### What is being asked
Please repeat, exactly as written, the line containing "Подобрать школу Online" and every line after it through the end of the records below, leaving out any pictures.

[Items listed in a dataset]
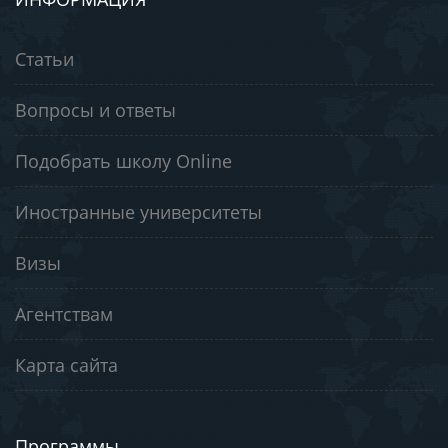
Статьи
Вопросы и ответы
Подобрать школу Online
Иностранные университеты
Визы
Агентствам
Карта сайта
Программы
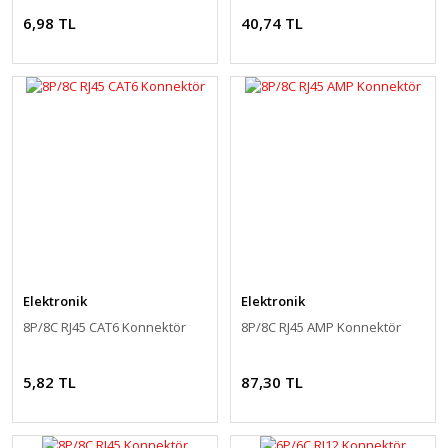
6,98 TL
40,74 TL
Elektronik
Elektronik
8P/8C RJ45 CAT6 Konnektör
8P/8C RJ45 AMP Konnektör
5,82 TL
87,30 TL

### Response to this exercise
Подобрать школу Online
Иностранные университеты
Визы
Агентствам
Карта сайта
Программы
6,98 TL
40,74 TL
Elektronik
Elektronik
8P/8C RJ45 CAT6 Konnektör
8P/8C RJ45 AMP Konnektör
5,82 TL
87,30 TL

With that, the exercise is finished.